Cerita mereka yang merajut mimpi di sekolah paket
Muhammad Kurniawan dan Rizki Maulana baru saja tuntas menggarap lahan kacang panjang di area Pondok Pesantren Assyariifiyyah di Desa Pingku, Kecamatan Parung Panjang, Kabupaten Bogor, Jawa Barat, Minggu (6/11) siang itu. Selain menimba ilmu agama, bertani jadi aktivitas sehari-hari kedua pemuda itu sejak tinggal di pesantren.
Tanah yang mereka garap kebanyakan masih kepunyaan kobong, sebutan untuk pondok pesantren dalam kebudayaan Sunda. Namun, ada juga lahan milik warga yang mereka manfaatkan sebagai kebun. Selain kacang panjang, Rizky dan kawan-kawan juga menanam timun, cabai, dan kangkung.

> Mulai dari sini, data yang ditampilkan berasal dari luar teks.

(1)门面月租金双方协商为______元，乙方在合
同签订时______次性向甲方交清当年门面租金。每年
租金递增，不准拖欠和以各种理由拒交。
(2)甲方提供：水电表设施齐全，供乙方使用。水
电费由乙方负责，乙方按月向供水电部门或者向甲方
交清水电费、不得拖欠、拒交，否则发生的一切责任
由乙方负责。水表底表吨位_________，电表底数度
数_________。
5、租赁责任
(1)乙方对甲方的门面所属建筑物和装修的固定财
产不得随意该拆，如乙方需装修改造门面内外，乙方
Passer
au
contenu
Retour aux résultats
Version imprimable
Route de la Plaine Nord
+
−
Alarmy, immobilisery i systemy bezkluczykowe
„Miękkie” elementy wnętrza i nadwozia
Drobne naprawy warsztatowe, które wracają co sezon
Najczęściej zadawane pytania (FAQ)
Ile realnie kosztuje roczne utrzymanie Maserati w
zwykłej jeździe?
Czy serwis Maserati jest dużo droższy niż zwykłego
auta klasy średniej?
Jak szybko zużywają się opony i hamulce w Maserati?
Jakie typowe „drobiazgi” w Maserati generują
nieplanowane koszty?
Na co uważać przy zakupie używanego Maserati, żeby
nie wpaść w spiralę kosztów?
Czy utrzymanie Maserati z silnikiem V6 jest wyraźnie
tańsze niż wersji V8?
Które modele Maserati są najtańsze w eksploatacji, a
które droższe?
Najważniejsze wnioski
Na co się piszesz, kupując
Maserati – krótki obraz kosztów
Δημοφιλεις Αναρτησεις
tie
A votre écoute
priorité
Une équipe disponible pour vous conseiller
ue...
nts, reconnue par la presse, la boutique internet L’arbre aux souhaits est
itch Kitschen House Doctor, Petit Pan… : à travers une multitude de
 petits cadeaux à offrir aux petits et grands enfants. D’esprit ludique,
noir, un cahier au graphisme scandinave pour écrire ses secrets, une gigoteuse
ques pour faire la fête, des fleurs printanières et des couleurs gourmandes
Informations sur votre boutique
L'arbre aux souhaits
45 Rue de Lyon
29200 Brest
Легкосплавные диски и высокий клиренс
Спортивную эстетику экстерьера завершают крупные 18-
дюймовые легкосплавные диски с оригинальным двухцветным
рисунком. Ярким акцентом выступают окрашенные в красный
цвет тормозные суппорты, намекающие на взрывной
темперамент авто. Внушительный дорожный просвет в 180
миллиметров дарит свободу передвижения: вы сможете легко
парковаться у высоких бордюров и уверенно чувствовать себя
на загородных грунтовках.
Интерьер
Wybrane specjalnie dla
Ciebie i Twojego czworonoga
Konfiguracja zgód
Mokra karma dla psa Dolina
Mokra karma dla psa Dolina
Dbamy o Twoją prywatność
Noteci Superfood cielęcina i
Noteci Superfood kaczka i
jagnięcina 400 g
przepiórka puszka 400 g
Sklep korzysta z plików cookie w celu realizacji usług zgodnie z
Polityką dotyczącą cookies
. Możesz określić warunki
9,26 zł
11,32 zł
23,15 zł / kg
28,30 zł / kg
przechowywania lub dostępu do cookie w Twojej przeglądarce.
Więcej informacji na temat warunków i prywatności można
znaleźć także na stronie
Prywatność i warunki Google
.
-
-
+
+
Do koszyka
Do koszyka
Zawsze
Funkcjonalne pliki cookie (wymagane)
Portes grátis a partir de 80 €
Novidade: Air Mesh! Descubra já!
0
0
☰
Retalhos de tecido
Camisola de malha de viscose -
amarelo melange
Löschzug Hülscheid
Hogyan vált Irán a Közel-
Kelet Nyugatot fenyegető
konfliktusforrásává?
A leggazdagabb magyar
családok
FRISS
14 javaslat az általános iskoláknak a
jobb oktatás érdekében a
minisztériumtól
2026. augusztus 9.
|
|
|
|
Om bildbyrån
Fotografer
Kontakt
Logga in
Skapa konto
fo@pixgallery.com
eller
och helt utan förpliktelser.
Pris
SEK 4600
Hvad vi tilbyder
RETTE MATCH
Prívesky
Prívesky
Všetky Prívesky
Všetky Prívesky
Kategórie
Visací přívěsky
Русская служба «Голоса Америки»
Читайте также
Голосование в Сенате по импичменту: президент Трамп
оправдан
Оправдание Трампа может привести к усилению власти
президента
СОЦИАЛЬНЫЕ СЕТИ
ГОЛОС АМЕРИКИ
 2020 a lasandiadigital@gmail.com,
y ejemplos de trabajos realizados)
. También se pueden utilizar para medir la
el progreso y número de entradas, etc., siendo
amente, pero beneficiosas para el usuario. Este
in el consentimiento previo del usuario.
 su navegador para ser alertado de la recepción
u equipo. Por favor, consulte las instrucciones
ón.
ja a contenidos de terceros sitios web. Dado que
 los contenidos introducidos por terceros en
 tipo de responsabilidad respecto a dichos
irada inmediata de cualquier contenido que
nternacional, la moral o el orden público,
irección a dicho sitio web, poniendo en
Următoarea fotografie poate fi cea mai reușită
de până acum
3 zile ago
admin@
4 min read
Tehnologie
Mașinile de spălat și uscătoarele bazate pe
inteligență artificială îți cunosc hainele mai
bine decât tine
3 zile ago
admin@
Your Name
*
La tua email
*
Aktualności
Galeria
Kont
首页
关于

"Meskipun (tanah) punya pribadi (warga), tapi (kita sudah) minta izin (sama yang punya). Daripada liar jadi hutan,” ucap Rizki saat berbincang dengan Alinea.id di area pesantren. Mengenakan kopiah beremblem The Beatles, Wawan, sapaan akrab Kurniawan, duduk di sebelahnya.
Selain untuk kebutuhan sehari-hari, menurut Rizky, hasil bumi biasanya dijual di Pasar Parung Panjang. Mentimun dibanderol Rp7.000-Rp8.000 per kilogram. Harga kacang panjang sempat berada di kisaran Rp10.000 per kilogram.
"Makin ke sini, makin turun harganya (kacang panjang). Setiap kirim (ke pasar, harganya) turun. Sekarang sudah sampai ke Rp5.000 sekilo kacang panjang itu," ucap pemuda berusia 21 tahun itu.
Desa Pingku berada di kawasan perbukitan dan jauh dari jalan utama. Sepanjang perjalanan menuju desa, tak terlihat angkutan umum. Suasananya masih sepi. Hanya suara hewan dari hutan dan deru truk pengangkut tanah merah yang sesekali memecah keheningan.
Kepada Alinea.id, Wawan bercerita ia telah ngobong sejak lulus SD pada 2012. Ketika itu, ia memang sengaja memilih menekuni ilmu agama ketimbang melanjutkan pendidikan formal.
“Pas ditanya Bu Guru (waktu SD), ‘Mau lanjut sekolah apa enggak?’ Kata saya, ‘Enggak, Bu. Mau lanjut ngobong saja, belajar agama’,” ujar pemuda yang bakal segera genap berusia 22 tahun itu.
Berbeda dengan karibnya, Rizki sempat mengenyam pendidikan di SMP sampai kelas 3. Memasuki semester 2, Rizky terpaksa putus sekolah lantaran sepeda motor yang biasa digunakan untuk mengantarnya ke sekolah dijual kakaknya setelah ibunya meninggal.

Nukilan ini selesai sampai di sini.